As a consequence, all technology papers from all students will be
available as a single big technical report. To achieve this all
reports must be written in the same format. This will be LaTeX and all
references have to be provided a bibtex file while you use jabref.
Alternatively, lyx.org can be used, if you prefer to edit
latex in what you see is almost what you get format. The use of
sharelatex or overleave or lyx.org is allowed.
Piazza
All communication will be done via Piazza. We will not read e-mail
send to our university or private e-mails. All instructors are
following this rule. Any mail that is not sent via Piazza will be
not read and deleted. This is also true for any mail send to
the inbox system in CANVAS. We found CANVAS a not scalable solution
for our class and will not use CANVAS for reaching out to you. If you
need a different mechanism to communicate with us, please ask on Piazza
how to do that. Please note that private posts in piazza are shared
among all instructors and TAs.
To sign up in piazza please follow this link:
We have created a number of piazza folder to organize the posts int
topics. Thes folders are:
- help:
- Our help folder is just like a ticket system that is monitored by
the TA’s. Once you file a question here, a TA will attend to it,
and work with you. Once the issue you had is resolved, the TA is
marking it as resolved. If you need to reopen a help message,
please mark it again as unresolved or post a follow up.
- project:
- Questions related to projectsis posted here.
- logistics:
- Question regarding the logistics of the class are posted
here. This includes questions about communication, meeting times,
and other administrative activities.
- papers:
- Questions regarding the paper are posted here.
- grading:
- Questions regarding grades are posted here.
- clouds:
- Questions regarding cloud resources are posted here.
- faq:
- Some questions will be transformed to FAQ’s that we post here.
Note also that we have an FAQ on the class Web page that you may
want to visit. We try to move important FAQ’s from Piazza into the
Web page, so it is important that you check both.
- meetings: Here we will post times for meetings with TA’s and
- instructors that are not yet posted on the Web page as part of the
regular meeting times. Class participants are allowed to attend
any Zoom meeting that we announce in this folder. For online
students we will also determine a time for regular meetings. The
TAs are required to hold 10 hours of meeting times upon request
with you. Please make use of this.
- other:
- In case no folder matches for your question use other.
Tips on how to achieve your best
While teaching our classes we noticed the following tips to achieve
your best:
- Listening to the lectures
- Set aside enough undisturbed time for the class. Switch off
facebook, twitter, or other distracting social media systems when
focussing on the class.
- Ask for help.

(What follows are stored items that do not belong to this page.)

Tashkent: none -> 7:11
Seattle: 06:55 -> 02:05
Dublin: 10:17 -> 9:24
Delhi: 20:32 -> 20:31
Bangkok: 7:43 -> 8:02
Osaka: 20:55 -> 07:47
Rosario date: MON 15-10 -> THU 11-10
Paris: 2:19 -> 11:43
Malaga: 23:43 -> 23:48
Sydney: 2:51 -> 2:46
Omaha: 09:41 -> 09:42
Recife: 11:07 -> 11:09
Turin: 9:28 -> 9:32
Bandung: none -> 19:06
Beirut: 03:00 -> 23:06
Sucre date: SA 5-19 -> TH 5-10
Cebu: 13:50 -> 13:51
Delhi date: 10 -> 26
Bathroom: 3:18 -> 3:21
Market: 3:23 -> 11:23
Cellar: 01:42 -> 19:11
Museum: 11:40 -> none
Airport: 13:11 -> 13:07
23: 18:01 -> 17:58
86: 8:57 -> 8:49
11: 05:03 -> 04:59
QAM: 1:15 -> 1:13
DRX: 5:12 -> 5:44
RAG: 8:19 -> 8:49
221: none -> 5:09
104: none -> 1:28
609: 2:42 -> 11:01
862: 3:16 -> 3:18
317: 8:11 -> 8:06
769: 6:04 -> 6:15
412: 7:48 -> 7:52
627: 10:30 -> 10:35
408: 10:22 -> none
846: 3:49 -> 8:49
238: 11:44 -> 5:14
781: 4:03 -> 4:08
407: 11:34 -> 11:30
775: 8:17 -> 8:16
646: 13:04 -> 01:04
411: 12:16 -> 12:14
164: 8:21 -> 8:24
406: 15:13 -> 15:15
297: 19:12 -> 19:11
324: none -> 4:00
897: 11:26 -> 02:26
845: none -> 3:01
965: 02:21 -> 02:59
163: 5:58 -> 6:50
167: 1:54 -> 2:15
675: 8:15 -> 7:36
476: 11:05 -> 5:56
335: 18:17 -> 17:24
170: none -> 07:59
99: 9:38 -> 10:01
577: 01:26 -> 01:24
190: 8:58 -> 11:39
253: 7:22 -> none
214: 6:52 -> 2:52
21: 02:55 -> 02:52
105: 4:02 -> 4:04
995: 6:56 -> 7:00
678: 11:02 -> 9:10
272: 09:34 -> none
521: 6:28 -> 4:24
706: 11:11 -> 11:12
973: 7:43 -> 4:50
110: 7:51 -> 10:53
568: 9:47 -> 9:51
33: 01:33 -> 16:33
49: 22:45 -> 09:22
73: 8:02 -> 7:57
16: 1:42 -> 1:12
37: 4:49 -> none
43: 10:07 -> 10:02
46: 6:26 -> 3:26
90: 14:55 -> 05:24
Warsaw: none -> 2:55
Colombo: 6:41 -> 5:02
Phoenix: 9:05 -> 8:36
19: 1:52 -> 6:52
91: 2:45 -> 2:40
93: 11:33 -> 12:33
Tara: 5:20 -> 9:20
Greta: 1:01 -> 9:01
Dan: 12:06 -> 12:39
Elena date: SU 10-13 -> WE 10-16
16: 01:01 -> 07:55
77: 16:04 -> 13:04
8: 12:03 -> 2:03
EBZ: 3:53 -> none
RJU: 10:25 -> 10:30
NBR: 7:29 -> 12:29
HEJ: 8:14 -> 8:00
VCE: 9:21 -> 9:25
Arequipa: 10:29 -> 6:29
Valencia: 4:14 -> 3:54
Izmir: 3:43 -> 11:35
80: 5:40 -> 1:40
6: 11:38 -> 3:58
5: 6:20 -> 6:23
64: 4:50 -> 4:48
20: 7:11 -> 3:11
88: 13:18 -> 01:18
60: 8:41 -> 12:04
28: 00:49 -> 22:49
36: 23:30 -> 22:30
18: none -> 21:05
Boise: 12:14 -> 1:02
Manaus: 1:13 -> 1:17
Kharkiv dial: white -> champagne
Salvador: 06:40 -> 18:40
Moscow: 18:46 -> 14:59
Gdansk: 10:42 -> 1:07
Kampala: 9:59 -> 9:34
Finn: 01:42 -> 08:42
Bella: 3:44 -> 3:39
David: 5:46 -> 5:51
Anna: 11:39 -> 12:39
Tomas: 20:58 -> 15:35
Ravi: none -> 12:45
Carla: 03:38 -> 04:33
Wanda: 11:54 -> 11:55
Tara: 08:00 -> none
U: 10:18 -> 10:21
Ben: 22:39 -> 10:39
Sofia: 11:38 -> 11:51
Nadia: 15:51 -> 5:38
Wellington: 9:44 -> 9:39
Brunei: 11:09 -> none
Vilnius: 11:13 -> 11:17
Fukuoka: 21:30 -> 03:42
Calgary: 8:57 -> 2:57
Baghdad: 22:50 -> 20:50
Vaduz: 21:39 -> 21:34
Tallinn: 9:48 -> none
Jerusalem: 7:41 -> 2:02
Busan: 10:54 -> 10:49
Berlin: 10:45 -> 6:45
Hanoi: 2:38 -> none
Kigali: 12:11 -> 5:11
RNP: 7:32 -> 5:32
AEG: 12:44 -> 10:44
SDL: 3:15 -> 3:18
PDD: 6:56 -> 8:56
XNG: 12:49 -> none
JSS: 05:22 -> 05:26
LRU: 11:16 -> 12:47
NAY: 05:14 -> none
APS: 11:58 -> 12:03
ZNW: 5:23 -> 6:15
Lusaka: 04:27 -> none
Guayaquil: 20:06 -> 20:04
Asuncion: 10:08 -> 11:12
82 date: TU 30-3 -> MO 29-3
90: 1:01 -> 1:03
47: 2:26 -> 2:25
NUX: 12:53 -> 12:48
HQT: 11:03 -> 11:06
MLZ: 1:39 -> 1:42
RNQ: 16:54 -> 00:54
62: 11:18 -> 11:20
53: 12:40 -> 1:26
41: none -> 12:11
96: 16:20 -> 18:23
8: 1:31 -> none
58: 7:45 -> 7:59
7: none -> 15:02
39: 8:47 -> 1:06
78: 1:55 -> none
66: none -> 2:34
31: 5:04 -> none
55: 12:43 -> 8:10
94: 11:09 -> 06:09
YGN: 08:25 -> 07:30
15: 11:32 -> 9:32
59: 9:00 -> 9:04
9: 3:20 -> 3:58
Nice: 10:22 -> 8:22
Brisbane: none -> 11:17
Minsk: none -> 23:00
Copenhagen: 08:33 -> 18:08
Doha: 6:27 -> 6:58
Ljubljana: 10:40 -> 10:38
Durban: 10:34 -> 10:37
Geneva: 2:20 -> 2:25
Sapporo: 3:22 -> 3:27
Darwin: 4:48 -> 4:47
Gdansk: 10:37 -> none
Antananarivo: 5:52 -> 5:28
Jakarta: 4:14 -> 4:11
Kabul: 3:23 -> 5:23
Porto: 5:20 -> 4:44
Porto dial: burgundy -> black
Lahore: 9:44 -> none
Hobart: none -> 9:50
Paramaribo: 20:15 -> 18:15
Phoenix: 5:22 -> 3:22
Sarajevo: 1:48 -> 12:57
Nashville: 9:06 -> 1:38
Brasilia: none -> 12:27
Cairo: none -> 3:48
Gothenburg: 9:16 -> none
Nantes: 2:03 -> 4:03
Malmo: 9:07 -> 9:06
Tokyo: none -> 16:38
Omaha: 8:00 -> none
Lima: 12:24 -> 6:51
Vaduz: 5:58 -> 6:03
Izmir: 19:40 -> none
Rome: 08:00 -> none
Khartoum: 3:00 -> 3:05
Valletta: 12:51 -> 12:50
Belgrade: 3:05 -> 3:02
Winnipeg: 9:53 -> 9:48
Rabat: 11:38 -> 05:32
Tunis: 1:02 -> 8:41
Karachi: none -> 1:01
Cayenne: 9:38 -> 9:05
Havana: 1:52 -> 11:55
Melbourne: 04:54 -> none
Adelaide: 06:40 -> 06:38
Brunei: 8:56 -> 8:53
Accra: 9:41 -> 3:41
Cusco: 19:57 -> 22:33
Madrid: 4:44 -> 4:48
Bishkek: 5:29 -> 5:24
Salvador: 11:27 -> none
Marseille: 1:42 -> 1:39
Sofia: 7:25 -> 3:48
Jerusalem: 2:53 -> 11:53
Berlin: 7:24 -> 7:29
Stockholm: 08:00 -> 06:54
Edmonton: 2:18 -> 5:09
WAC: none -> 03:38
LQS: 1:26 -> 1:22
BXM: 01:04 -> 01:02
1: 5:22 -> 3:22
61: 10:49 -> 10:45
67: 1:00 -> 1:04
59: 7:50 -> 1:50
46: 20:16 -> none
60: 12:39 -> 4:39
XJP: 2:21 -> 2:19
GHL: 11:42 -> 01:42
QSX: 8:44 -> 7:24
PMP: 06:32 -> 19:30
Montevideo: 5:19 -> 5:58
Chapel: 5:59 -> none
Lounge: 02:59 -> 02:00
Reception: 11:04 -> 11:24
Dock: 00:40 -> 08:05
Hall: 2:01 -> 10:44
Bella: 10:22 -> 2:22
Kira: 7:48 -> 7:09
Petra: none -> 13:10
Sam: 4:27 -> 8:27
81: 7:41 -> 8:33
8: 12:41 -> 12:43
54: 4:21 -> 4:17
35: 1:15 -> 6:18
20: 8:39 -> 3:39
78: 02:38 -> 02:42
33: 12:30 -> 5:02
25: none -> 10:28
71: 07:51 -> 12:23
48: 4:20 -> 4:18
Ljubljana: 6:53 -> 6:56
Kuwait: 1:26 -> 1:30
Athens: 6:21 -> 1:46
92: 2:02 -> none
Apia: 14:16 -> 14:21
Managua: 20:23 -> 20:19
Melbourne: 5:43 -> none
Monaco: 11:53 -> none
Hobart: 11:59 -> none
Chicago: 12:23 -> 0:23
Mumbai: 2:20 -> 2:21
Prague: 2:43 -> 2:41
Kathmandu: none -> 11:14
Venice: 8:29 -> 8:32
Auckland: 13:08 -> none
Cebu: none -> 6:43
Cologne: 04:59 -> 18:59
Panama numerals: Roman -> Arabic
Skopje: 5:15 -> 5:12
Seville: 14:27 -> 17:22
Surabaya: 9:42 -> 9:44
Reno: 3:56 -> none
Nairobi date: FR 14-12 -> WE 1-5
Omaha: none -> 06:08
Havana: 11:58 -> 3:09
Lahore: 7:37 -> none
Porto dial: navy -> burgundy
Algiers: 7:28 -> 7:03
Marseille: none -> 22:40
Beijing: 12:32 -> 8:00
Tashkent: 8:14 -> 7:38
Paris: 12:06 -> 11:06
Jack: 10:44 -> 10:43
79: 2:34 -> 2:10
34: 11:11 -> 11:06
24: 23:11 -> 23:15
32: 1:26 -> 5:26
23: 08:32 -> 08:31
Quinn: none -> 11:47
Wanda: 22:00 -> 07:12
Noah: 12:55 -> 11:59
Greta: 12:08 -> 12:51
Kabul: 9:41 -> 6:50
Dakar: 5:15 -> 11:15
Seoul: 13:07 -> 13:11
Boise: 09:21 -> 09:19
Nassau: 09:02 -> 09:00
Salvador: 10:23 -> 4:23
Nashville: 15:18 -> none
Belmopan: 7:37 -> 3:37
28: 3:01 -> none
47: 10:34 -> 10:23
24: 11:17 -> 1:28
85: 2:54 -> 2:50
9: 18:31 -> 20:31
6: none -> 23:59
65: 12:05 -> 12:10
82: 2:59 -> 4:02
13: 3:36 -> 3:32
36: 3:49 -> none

The TAs can schedule custom help office hours on
appointment during reasonable times.
- Do not Procrastinate.
- Do not take your other classes more serious.
- Start the project in the first 4 weeks of the class
- Be aware that this class is not based on a text book and what this
implies.
- Do not overestimate the technical abilities.
- Do not underestimate the time it takes to do the project.
- Do not forget to include benchmarks in your project.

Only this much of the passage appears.